To develop a tubular knit textile, we employed a digital circular knitting machine and a combination of polyester, spandex, conductive, and TPU yarns in the knitting process. The machine greatly increases productivity because the relatively slow reciprocating motion of flat knit machines is replaced by a continuous and faster circular motion. The circular knitting is mostly used to make various tubular garments such as socks, shoes, sleeves, underwear or t-shirts. In order to realize form-fitting apparel or prosthetic lining customized to the wearer, 3D-printing and 3D-scanning of the human body could be performed to create 3D-printed models of the parts for thermoforming and shaping the tubular textile.

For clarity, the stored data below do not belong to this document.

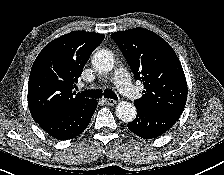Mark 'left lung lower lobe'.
Returning a JSON list of instances; mask_svg holds the SVG:
<instances>
[{"label":"left lung lower lobe","mask_w":224,"mask_h":175,"mask_svg":"<svg viewBox=\"0 0 224 175\" xmlns=\"http://www.w3.org/2000/svg\"><path fill=\"white\" fill-rule=\"evenodd\" d=\"M136 109V119L127 126L130 131L144 139H152L164 134L179 118L173 114L153 112L139 107Z\"/></svg>","instance_id":"obj_1"}]
</instances>
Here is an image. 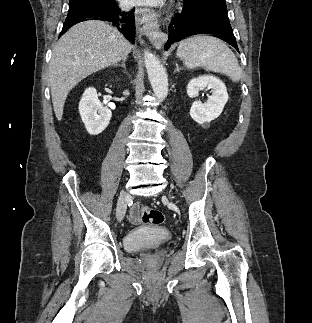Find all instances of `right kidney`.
<instances>
[{"label": "right kidney", "mask_w": 312, "mask_h": 323, "mask_svg": "<svg viewBox=\"0 0 312 323\" xmlns=\"http://www.w3.org/2000/svg\"><path fill=\"white\" fill-rule=\"evenodd\" d=\"M78 110L86 130L91 136L101 134L112 118L111 110L103 108L101 102H99L95 88L85 90L79 102Z\"/></svg>", "instance_id": "1"}]
</instances>
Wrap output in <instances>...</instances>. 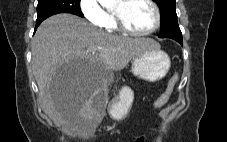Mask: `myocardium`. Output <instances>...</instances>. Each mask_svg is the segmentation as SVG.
<instances>
[{"label":"myocardium","mask_w":227,"mask_h":142,"mask_svg":"<svg viewBox=\"0 0 227 142\" xmlns=\"http://www.w3.org/2000/svg\"><path fill=\"white\" fill-rule=\"evenodd\" d=\"M146 1L152 6L154 13H155V23H154L153 27L147 31H142V32L135 31L126 24L121 11L113 10L112 15H113L115 24L120 31L127 33L129 35H133V36H149V35L155 33L159 29V27L161 25L160 7L154 0H146ZM121 2L123 4H125V3L129 2V0H121Z\"/></svg>","instance_id":"1"}]
</instances>
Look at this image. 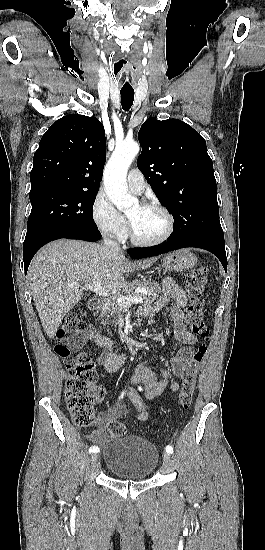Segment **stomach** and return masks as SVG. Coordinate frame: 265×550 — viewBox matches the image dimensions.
<instances>
[{
	"label": "stomach",
	"mask_w": 265,
	"mask_h": 550,
	"mask_svg": "<svg viewBox=\"0 0 265 550\" xmlns=\"http://www.w3.org/2000/svg\"><path fill=\"white\" fill-rule=\"evenodd\" d=\"M196 263V256L186 250L169 253L162 258V267L166 272L185 271L194 267Z\"/></svg>",
	"instance_id": "0dacf381"
}]
</instances>
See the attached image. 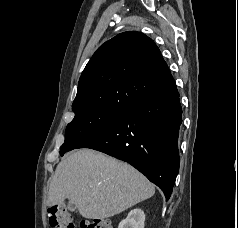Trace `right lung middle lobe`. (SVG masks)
Wrapping results in <instances>:
<instances>
[{"instance_id":"right-lung-middle-lobe-1","label":"right lung middle lobe","mask_w":238,"mask_h":228,"mask_svg":"<svg viewBox=\"0 0 238 228\" xmlns=\"http://www.w3.org/2000/svg\"><path fill=\"white\" fill-rule=\"evenodd\" d=\"M127 108H87L74 112L75 117L67 125L65 141L60 155L77 148L114 122Z\"/></svg>"}]
</instances>
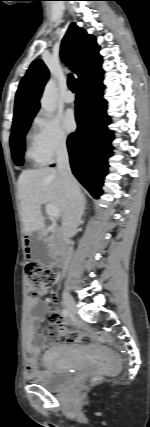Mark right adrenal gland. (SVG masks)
Returning a JSON list of instances; mask_svg holds the SVG:
<instances>
[{
  "label": "right adrenal gland",
  "mask_w": 150,
  "mask_h": 427,
  "mask_svg": "<svg viewBox=\"0 0 150 427\" xmlns=\"http://www.w3.org/2000/svg\"><path fill=\"white\" fill-rule=\"evenodd\" d=\"M84 206L86 205V198L83 196Z\"/></svg>",
  "instance_id": "2a0ac1e0"
}]
</instances>
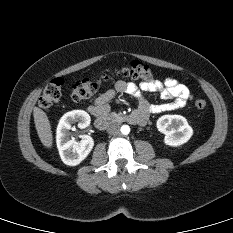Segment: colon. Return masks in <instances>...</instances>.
<instances>
[{"instance_id":"obj_1","label":"colon","mask_w":233,"mask_h":233,"mask_svg":"<svg viewBox=\"0 0 233 233\" xmlns=\"http://www.w3.org/2000/svg\"><path fill=\"white\" fill-rule=\"evenodd\" d=\"M112 76L127 77L145 82L152 81L153 73L148 65L136 60L130 61L123 67L115 70L111 75L102 76L97 80L84 78L75 82L70 88L69 96L74 101L88 99L95 94L103 81L108 80ZM63 85L64 80L61 78H56L48 83L39 98L40 107L44 110H50L61 99ZM195 106L198 109H203L206 106V102L203 99H198L195 102Z\"/></svg>"}]
</instances>
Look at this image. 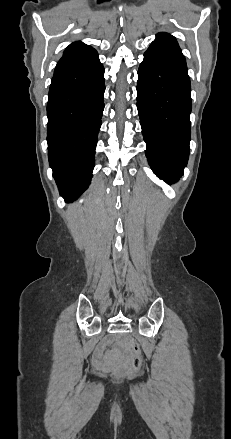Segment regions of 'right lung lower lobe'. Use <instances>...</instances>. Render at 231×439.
Segmentation results:
<instances>
[{"instance_id": "obj_1", "label": "right lung lower lobe", "mask_w": 231, "mask_h": 439, "mask_svg": "<svg viewBox=\"0 0 231 439\" xmlns=\"http://www.w3.org/2000/svg\"><path fill=\"white\" fill-rule=\"evenodd\" d=\"M104 91V67L98 56L52 78L47 103L48 158L65 201H74L90 184Z\"/></svg>"}]
</instances>
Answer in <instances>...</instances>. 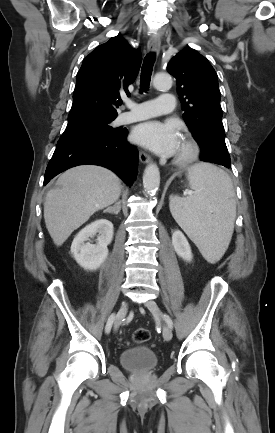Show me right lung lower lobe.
Returning <instances> with one entry per match:
<instances>
[{"mask_svg": "<svg viewBox=\"0 0 275 433\" xmlns=\"http://www.w3.org/2000/svg\"><path fill=\"white\" fill-rule=\"evenodd\" d=\"M127 134L128 131L123 129L107 137L92 135L61 137L47 166L44 185L68 168L93 164L111 169L131 186L137 174L138 151L127 142Z\"/></svg>", "mask_w": 275, "mask_h": 433, "instance_id": "98d812e1", "label": "right lung lower lobe"}]
</instances>
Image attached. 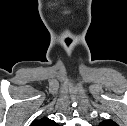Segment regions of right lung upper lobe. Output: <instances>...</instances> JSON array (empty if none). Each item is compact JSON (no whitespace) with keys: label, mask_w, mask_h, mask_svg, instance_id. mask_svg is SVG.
<instances>
[{"label":"right lung upper lobe","mask_w":127,"mask_h":126,"mask_svg":"<svg viewBox=\"0 0 127 126\" xmlns=\"http://www.w3.org/2000/svg\"><path fill=\"white\" fill-rule=\"evenodd\" d=\"M31 126H58V125L54 121L48 119L47 117H43L39 120L34 121Z\"/></svg>","instance_id":"right-lung-upper-lobe-1"}]
</instances>
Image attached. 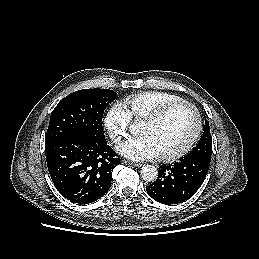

As one of the world's most practice sports, a significant research effort has been conducted to study the science behind soccer. We demonstrated the functionality of our 3D knitted sensing shoe or sock in this particular sport since it involves various biomechanical movements, including gait, balance, and coordination of muscles when running, sliding, and kicking a ball, as well as positioning of the ball on the shoe to ensure the right angle, power, and trajectory. This 3D knitted sensing shoe or sock could find many applications in prosthetics, kinesiology, rehabilitation, and sport science. Unlike camera-based systems that typically trigger privacy concerns regarding continuous, potentially invasive sensing and recognition, pressure-imaging approach is less intrusive and is not sensitive to line-of-sight or lighting levels.